Diese Haltung bekräftigte FDP-Bundesgeschäftsführer Marco Buschmann im Gastbeitrag für die Frankfurter Allgemeine Zeitung. Es sei grotesk, wenn Erdogan Deutschland 'Nazi-Praktiken' vorwerfe. "Wehrhafte Demokratie ist nicht Verwendung, sondern Verneinung nationalsozialistischen Gedankenguts. Sie ist die Reaktion des Grundgesetzes auf die scheinbar legale Selbstentleibung der Weimarer Republik durch parlamentarischen Mehrheitsentscheid", konstatierte Buschmann mit Blick auf den angestrebten "Umbau der Türkei in eine Autokratie" durch das anstehende Referendum.

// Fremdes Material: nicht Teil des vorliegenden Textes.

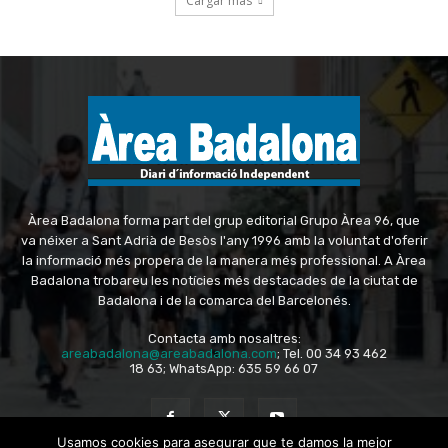
Àrea Badalona forma part del grup editorial Grupo Àrea 96, que
va néixer a Sant Adrià de Besòs l'any 1996 amb la voluntat d'oferir
la informació més propera de la manera més professional. A Àrea
Badalona trobareu les notícies més destacades de la ciutat de
Badalona i de la comarca del Barcelonés.
Contacta amb nosaltres:
areabadalona@areabadalona.com
; Tel. 00 34 93 462
18 63; WhatsApp: 635 59 66 07
Usamos cookies para asegurar que te damos la mejor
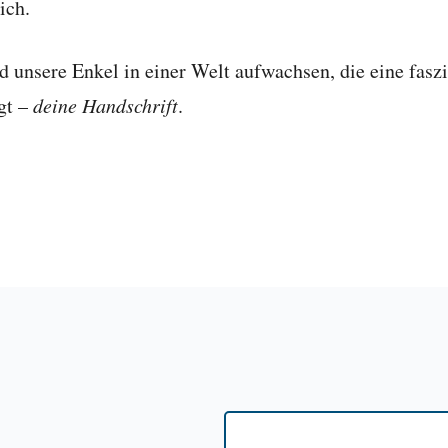
ich.
 unsere Enkel in einer Welt aufwachsen, die eine fasz
gt –
deine Handschrift
.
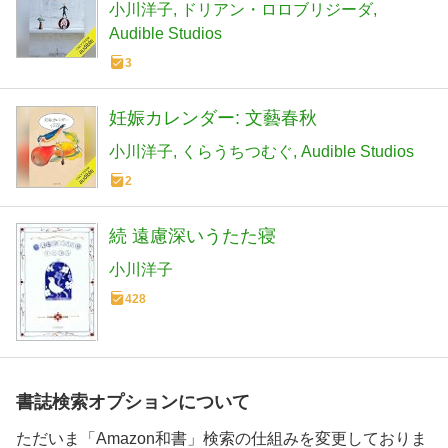
小川洋子
ドリアン・ロロブリジーダ
Audible Studios
3
妊娠カレンダー: 文藝春秋
小川洋子
くらうちつむぐ
Audible Studios
2
続 遠慮深いうたた寝
小川洋子
428
書誌検索オプションについて
ただいま「Amazon和書」検索の仕組みを変更しておりま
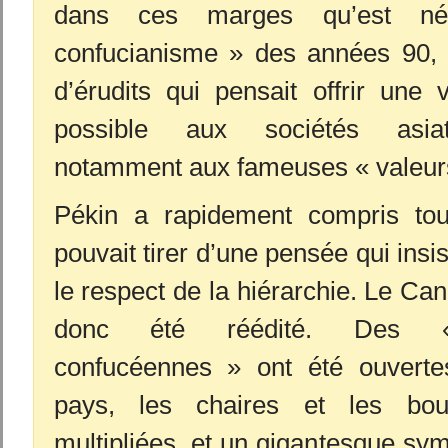
dans ces marges qu’est n
confucianisme » des années 90
d’érudits qui pensait offrir une v
possible aux sociétés asiat
notamment aux fameuses « valeurs
Pékin a rapidement compris tout
pouvait tirer d’une pensée qui insis
le respect de la hiérarchie. Le Ca
donc été réédité. Des 
confucéennes » ont été ouverte
pays, les chaires et les bo
multipliées, et un gigantesque sy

"Wer nur seine Meinung kundtut, der genießt dafür Freiheit. Umgekehrt bedeutet das aber auch, dass sich das Prinzip der wehrhaften Demokratie gegen jeden richtet, der sich etwa durch Propaganda in die Lage versetzt, Demokratie und Menschenwürde real zu gefährden", erläuterte der FDP-Bundesgeschäftsführer. In einer solchen Situation dürfe eine Demokratie diese Propaganda nicht passiv erdulden, sondern müsse aktiv wehrhaft sein.

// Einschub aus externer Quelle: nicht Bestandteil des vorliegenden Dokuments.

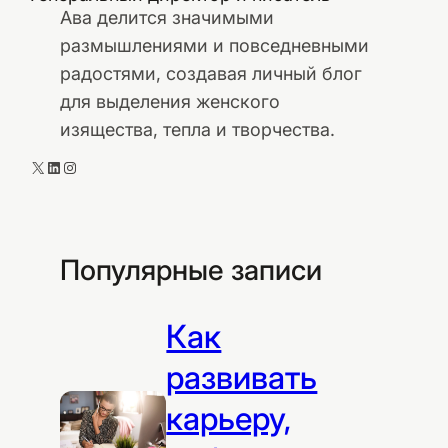
Ава делится значимыми
размышлениями и повседневными
радостями, создавая личный блог
для выделения женского
изящества, тепла и творчества.
X
LinkedIn
Instagram
Популярные записи
Как
развивать
карьеру,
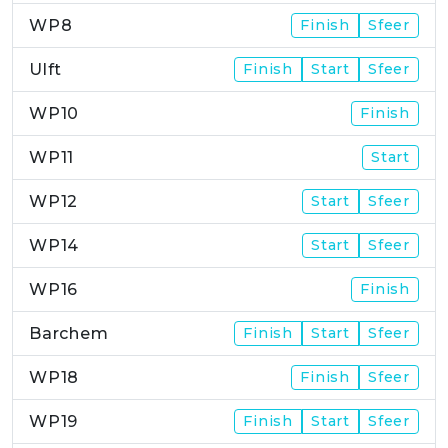
WP8
Finish
Sfeer
Ulft
Finish
Start
Sfeer
WP10
Finish
WP11
Start
WP12
Start
Sfeer
WP14
Start
Sfeer
WP16
Finish
Barchem
Finish
Start
Sfeer
WP18
Finish
Sfeer
WP19
Finish
Start
Sfeer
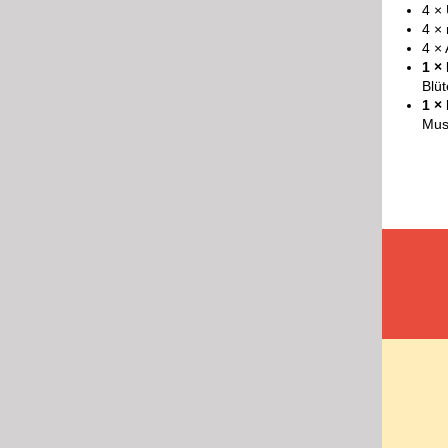
4 ×
4 ×
4 ×
1 × 
Blü
1 ×
Mus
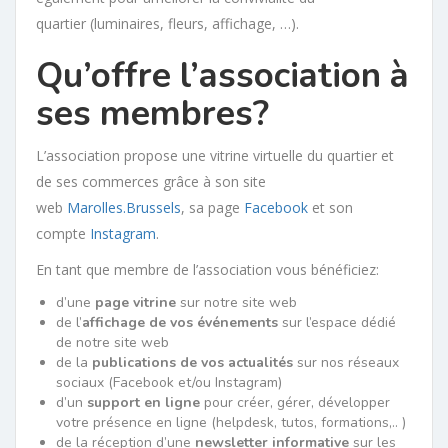
quartier (luminaires, fleurs, affichage, …).
Qu’offre l’association à
ses membres?
L’association propose une vitrine virtuelle du quartier et
de ses commerces grâce à son site
web
Marolles.Brussels
, sa page
Facebook
et son
compte
Instagram
.
En tant que membre de l’association vous bénéficiez:
d’une
page vitrine
sur notre site web
de l’
affichage de vos événements
sur l’espace dédié
de notre site web
de la
publications de vos actualités
sur nos réseaux
sociaux (Facebook et/ou Instagram)
d’un
support en ligne
pour créer, gérer, développer
votre présence en ligne (helpdesk, tutos, formations,.. )
de la réception d’une
newsletter informative
sur les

Unter Erdogan stirbt die Pressefreiheit

Bei stern TV erneuerte EU-Parlamentsvize Alexander Graf Lambsdorff die Forderung der Freien Demokraten nach einem gemeinsamen Durchgreifen der EU. "Wir dürfen die kleineren Länder da nicht alleine stehen lassen", verdeutlichte er. Vielmehr gelte es, mit einer Stimme Ankara klar zu sagen: "Ihr seid hier als Gäste herzlich willkommen, aber nicht als Wahlkämpfer." Seine Ablehnung der Auftritte türkischer Minister begründete Lambsdorff auch damit, dass es in der Türkei keine pluralistische Medienlandschaft mehr gebe. "Meinungsfreiheit lebt vom Wettbewerb der Meinungen", betonte er. Dieser sei unter Erdogan nicht vorhanden.

Auch die ehemalige Bundesjustizministerin Sabine Leutheusser-Schnarrenberger nahm im Deutschlandfunk die Säuberungsaktionen ins Visier, die nach dem gescheiterten Putsch in der Türkei stattfanden. Sie verwies auf über 100.000 Entlassungen und mehr als 150 bekannte Fälle von inhaftierten Journalisten wie Welt-Reporter Deniz Yücel, die unliebsame Berichterstattung produziert hätten. "Viele sind auch ihrer Existenz beraubt, weil in diesem Ausnahmezustand Eigentum beschlagnahmt wird, nicht der Zugang zu Konten besteht, wenn man seinen Job verloren hat, der Pass eingezogen ist, sie also keine Perspektive haben, fast rechtlos gestellt werden", führte sie aus.